==== Data section ====

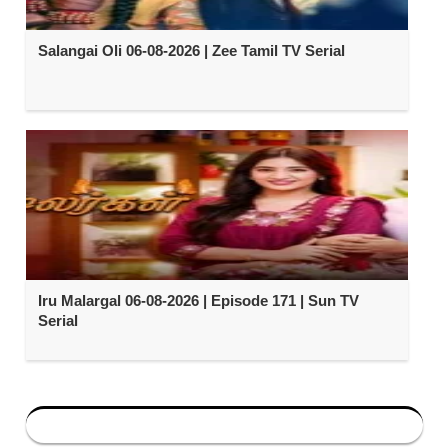
Salangai Oli 06-08-2026 | Zee Tamil TV Serial
Iru Malargal 06-08-2026 | Episode 171 | Sun TV
Serial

====

▶ **Exercise brief**:
Would you return the whole listing above exactly as written, skipping any image?

▶ **Exercise output**:
Salangai Oli 06-08-2026 | Zee Tamil TV Serial
Iru Malargal 06-08-2026 | Episode 171 | Sun TV
Serial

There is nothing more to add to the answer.